Banks, for their part, are re-risk-weighting deposits, tightening KYC/CKYCR, re-verifying high-velocity accounts, extending continuous due diligence to low-balance but high-movement profiles, and integrating fraud data feeds from law enforcement and platforms. The philosophical shift is key: first-party misuse (customers “renting” their accounts) is being treated as a control-failure, not a customer-service issue.
Why this matters for financial stability and corporates
The macro-risk is about trust in retail rails. India’s digital economy depends on confidence that instant payments won’t be instantly siphoned. If mule accounts become a parallel shadow-banking layer for criminals, banks will face higher compliance drag, higher false-positive blocks, and customer friction, eroding the very efficiency gains that made UPI and instant collections a corporate CFO’s dream. Reputational risk compounds: a single viral “digital arrest” story travels faster than any awareness campaign. For listed lenders and payments-heavy corporates, that translates into higher operational risk capital, audit intensity and board scrutiny and, ultimately, a higher cost of doing business.
The technology angle
Graph intelligence and entity resolution are now table stakes. Mule networks are multi-bank, multi-SIM, multi-device. The signal is relational: common devices across accounts, repeat beneficiary patterns, micro-splitting and time-sliced velocity. Banks need real-time graph scoring at the edge of payment decisioning.
Next, consentful data-sharing: DPIP can work only if privacy-preserving analytics (hashing, tokenisation, homomorphic techniques where feasible) let banks share enough to stop fraud without oversharing PII. Model governance matters too: bias and drift are not academic concerns if models down-score rural or migrant profiles and miss affluent mules or vice versa.
Finally, human-in-the-loop triage must evolve. Fraud desks need playbooks that blend analytics with law-enforcement escalations (1930, I4C, Suspect Registry) so “freeze-and-seize” happens inside the golden few minutes before funds fan out across accounts and crypto off-ramps.
Policy and market fix we need next
1) Make DPIP mandatory, time bound: Set a regulatory “go-live” window and require APIs into I4C’s Suspect Registry so bank and state capacity scales together. The MHA’s metrics show the state can move quickly; the financial system should plug in by design, not MoUs.
2) Tiered liability with safe harbours: For instant digital rails, adopt shared-liability frameworks: if a bank can prove DPIP participation, timely 1930 escalation and model governance, offer safe-harbour relief on disputed transactions so institutions aren’t punished for doing the right things fast.
3) Criminalise account-renting explicitly and uniformly: Today’s deterrence is patchy.

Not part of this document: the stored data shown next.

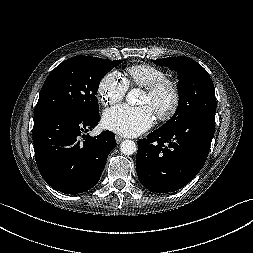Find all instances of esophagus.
Returning <instances> with one entry per match:
<instances>
[{
  "mask_svg": "<svg viewBox=\"0 0 253 253\" xmlns=\"http://www.w3.org/2000/svg\"><path fill=\"white\" fill-rule=\"evenodd\" d=\"M122 140H123V138L122 137H120V136H118V135H116V142L119 144V143H121L122 142Z\"/></svg>",
  "mask_w": 253,
  "mask_h": 253,
  "instance_id": "esophagus-1",
  "label": "esophagus"
}]
</instances>
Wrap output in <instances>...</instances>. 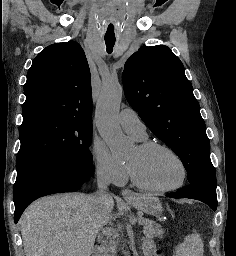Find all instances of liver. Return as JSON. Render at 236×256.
Returning a JSON list of instances; mask_svg holds the SVG:
<instances>
[{"mask_svg":"<svg viewBox=\"0 0 236 256\" xmlns=\"http://www.w3.org/2000/svg\"><path fill=\"white\" fill-rule=\"evenodd\" d=\"M109 208L95 206L86 194L40 198L21 216L25 256H91L95 238L109 224Z\"/></svg>","mask_w":236,"mask_h":256,"instance_id":"6515ba94","label":"liver"}]
</instances>
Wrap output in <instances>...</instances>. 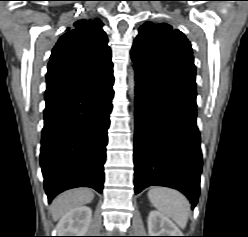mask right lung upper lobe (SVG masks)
<instances>
[{
	"mask_svg": "<svg viewBox=\"0 0 248 237\" xmlns=\"http://www.w3.org/2000/svg\"><path fill=\"white\" fill-rule=\"evenodd\" d=\"M99 19L79 20L52 50L47 89L96 77L112 68L111 50Z\"/></svg>",
	"mask_w": 248,
	"mask_h": 237,
	"instance_id": "1",
	"label": "right lung upper lobe"
}]
</instances>
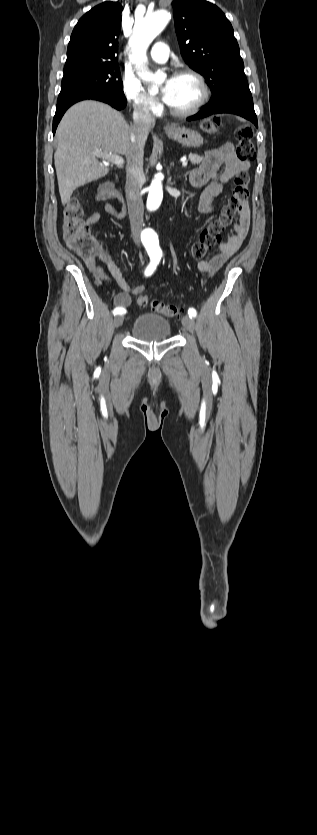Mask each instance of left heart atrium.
Instances as JSON below:
<instances>
[{
    "instance_id": "1",
    "label": "left heart atrium",
    "mask_w": 317,
    "mask_h": 835,
    "mask_svg": "<svg viewBox=\"0 0 317 835\" xmlns=\"http://www.w3.org/2000/svg\"><path fill=\"white\" fill-rule=\"evenodd\" d=\"M172 85H173V78H170L166 81V84L163 87V100L166 103L169 102L171 91H172Z\"/></svg>"
}]
</instances>
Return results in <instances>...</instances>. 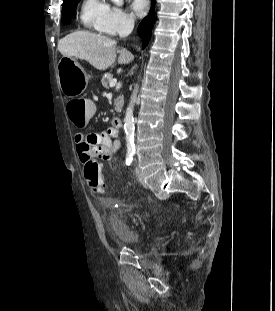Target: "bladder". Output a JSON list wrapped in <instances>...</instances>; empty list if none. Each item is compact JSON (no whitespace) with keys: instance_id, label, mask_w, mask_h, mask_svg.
Segmentation results:
<instances>
[{"instance_id":"31cf9c89","label":"bladder","mask_w":275,"mask_h":311,"mask_svg":"<svg viewBox=\"0 0 275 311\" xmlns=\"http://www.w3.org/2000/svg\"><path fill=\"white\" fill-rule=\"evenodd\" d=\"M108 225L117 244L121 246H130L137 242L138 234L118 213H111L108 215Z\"/></svg>"}]
</instances>
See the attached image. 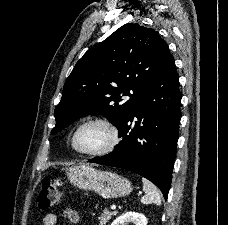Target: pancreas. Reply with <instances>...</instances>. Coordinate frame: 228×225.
<instances>
[{"label":"pancreas","mask_w":228,"mask_h":225,"mask_svg":"<svg viewBox=\"0 0 228 225\" xmlns=\"http://www.w3.org/2000/svg\"><path fill=\"white\" fill-rule=\"evenodd\" d=\"M112 215H117V211H113V213H110V211H107V209H105L101 217H99V225H106V223L110 221Z\"/></svg>","instance_id":"cf45deb5"}]
</instances>
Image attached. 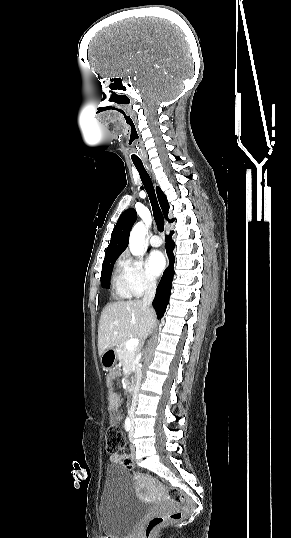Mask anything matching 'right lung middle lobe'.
Here are the masks:
<instances>
[{"label":"right lung middle lobe","instance_id":"dd1d6c3e","mask_svg":"<svg viewBox=\"0 0 291 538\" xmlns=\"http://www.w3.org/2000/svg\"><path fill=\"white\" fill-rule=\"evenodd\" d=\"M115 261L116 259H111V260L103 262L102 264L101 284L104 288H109V279H110L113 264L115 263Z\"/></svg>","mask_w":291,"mask_h":538}]
</instances>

A crisp offence category for knowingly renting/selling accounts or SIMs, with graded penalties, would shrink the supply of mules.

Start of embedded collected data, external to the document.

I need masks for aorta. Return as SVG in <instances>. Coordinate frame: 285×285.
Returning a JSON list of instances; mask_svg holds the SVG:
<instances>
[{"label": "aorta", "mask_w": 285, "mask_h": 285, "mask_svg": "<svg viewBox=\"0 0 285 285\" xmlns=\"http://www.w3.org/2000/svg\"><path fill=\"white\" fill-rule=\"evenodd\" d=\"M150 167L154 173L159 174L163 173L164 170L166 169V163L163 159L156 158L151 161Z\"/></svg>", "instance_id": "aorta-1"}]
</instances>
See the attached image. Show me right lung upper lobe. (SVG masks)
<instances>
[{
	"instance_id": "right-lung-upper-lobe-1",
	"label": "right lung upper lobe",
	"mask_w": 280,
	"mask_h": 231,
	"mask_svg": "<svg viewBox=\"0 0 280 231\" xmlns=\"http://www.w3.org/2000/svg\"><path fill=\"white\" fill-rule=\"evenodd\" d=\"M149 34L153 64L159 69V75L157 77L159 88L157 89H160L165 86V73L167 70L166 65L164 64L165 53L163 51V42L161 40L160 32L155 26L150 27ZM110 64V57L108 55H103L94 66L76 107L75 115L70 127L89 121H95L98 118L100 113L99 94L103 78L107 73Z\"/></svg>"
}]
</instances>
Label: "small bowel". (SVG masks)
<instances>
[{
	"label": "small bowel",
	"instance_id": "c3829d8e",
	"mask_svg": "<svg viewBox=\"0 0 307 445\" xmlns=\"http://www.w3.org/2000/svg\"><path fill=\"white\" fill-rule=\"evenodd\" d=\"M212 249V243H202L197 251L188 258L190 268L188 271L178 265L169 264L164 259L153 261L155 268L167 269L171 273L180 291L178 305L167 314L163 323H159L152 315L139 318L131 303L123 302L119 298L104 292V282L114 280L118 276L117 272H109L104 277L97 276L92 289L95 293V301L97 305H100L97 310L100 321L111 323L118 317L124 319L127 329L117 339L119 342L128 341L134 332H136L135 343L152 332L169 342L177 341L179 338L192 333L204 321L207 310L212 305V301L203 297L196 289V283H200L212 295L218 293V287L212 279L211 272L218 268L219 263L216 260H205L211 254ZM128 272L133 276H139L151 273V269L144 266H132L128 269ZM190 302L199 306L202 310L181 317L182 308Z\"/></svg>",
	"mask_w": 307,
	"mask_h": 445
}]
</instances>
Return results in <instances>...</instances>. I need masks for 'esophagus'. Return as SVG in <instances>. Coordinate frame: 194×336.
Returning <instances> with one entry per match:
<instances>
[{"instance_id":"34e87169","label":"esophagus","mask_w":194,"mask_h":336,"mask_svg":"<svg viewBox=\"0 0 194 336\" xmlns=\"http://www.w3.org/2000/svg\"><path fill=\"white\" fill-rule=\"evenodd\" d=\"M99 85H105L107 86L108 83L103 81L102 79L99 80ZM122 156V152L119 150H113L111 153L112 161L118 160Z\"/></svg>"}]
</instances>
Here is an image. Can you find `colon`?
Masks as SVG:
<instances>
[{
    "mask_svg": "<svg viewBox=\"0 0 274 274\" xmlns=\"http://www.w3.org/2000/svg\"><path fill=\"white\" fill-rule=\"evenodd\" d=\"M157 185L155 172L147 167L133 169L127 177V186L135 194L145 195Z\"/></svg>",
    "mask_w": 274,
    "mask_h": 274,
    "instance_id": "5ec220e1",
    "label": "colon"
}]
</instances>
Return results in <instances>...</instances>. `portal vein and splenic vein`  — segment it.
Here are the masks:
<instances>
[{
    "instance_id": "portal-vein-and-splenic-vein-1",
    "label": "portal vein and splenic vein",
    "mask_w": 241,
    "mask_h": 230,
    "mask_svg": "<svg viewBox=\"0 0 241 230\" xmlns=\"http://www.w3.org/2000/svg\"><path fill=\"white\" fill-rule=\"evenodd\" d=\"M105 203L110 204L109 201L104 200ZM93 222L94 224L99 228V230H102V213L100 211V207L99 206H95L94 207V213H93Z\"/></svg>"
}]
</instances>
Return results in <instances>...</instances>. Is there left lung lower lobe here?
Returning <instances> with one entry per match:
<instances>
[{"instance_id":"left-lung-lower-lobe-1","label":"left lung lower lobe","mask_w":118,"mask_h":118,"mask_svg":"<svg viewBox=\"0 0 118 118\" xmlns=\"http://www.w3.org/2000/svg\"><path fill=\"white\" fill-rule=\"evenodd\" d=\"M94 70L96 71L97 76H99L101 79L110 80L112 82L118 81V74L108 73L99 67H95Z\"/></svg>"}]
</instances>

4) Push “continuous KYC” and device hygiene: One-and-done onboarding is obsolete. Regulators should endorse risk-based re-verification triggers (device change + unusual velocity + new beneficiary clusters) and back banks to pause accounts pending review, without fear of consumer-protection backlash when controls are proportionate.
5) Corporate treasurers: Corporates should whitelist beneficiary banks, use just-in-time limits, and subscribe to bank fraud-intel feeds. If your collections run at scale, treat mule-risk as an operational continuity risk, not merely a bank problem.
The bottom line
India’s fraudsters have discovered the weak link: speed + scale + social engineering + mule liquidity. The state is responding at scale and the RBI-bank tech stack (MuleHunter.AI, DPIP, NPCI analytics) is taking shape. But winning this war requires closing the last mile, real-time, privacy-aware data-sharing, deterrence for account-renting, and board-level ownership of deposit-side operational risk. In the digital economy, your biggest vulnerability isn’t bad credit. It’s a “good” account doing bad things at scale and at speed.